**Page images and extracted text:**
--

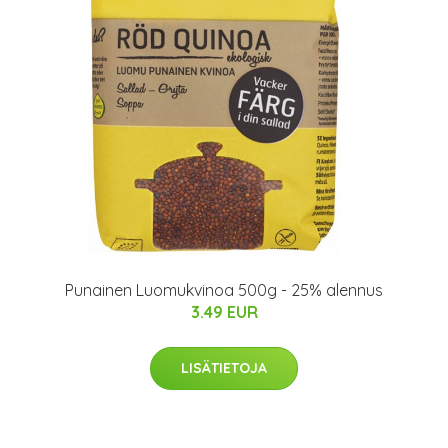
Punainen Luomukvinoa 500g - 25% alennus
3.49 EUR
LISÄTIETOJA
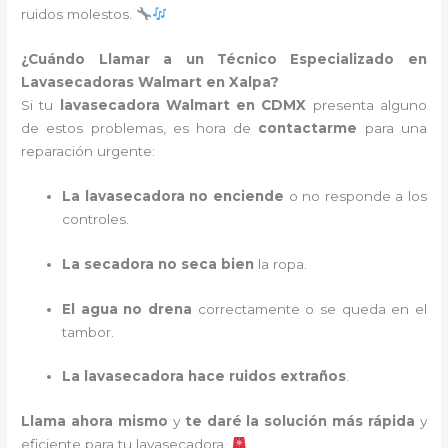
ruidos molestos.
¿Cuándo Llamar a un Técnico Especializado en
Lavasecadoras Walmart en Xalpa?
Si tu
lavasecadora Walmart en CDMX
presenta alguno
de estos problemas, es hora de
contactarme
para una
reparación urgente:
La lavasecadora no enciende
o no responde a los
controles.
La secadora no seca bien
la ropa.
El agua no drena
correctamente o se queda en el
tambor.
La lavasecadora hace ruidos extraños
.
Llama ahora mismo
y
te daré la solución más rápida
y
eficiente para tu lavasecadora.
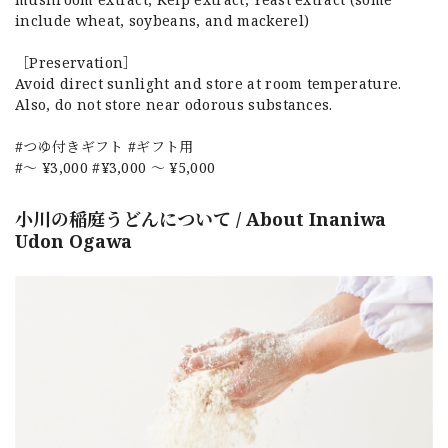
include wheat, soybeans, and mackerel)
［Preservation］
Avoid direct sunlight and store at room temperature.
Also, do not store near odorous substances.
#つゆ付きギフト #ギフト用
#～ ¥3,000 #¥3,000 ～ ¥5,000
小川の稲庭うどんについて / About Inaniwa
Udon Ogawa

--

Without the pictures, repeat every record above exactly as written.

Punainen Luomukvinoa 500g - 25% alennus
3.49 EUR
LISÄTIETOJA
ruidos molestos.
¿Cuándo Llamar a un Técnico Especializado en
Lavasecadoras Walmart en Xalpa?
Si tu
lavasecadora Walmart en CDMX
presenta alguno
de estos problemas, es hora de
contactarme
para una
reparación urgente:
La lavasecadora no enciende
o no responde a los
controles.
La secadora no seca bien
la ropa.
El agua no drena
correctamente o se queda en el
tambor.
La lavasecadora hace ruidos extraños
.
Llama ahora mismo
y
te daré la solución más rápida
y
eficiente para tu lavasecadora.
include wheat, soybeans, and mackerel)
［Preservation］
Avoid direct sunlight and store at room temperature.
Also, do not store near odorous substances.
#つゆ付きギフト #ギフト用
#～ ¥3,000 #¥3,000 ～ ¥5,000
小川の稲庭うどんについて / About Inaniwa
Udon Ogawa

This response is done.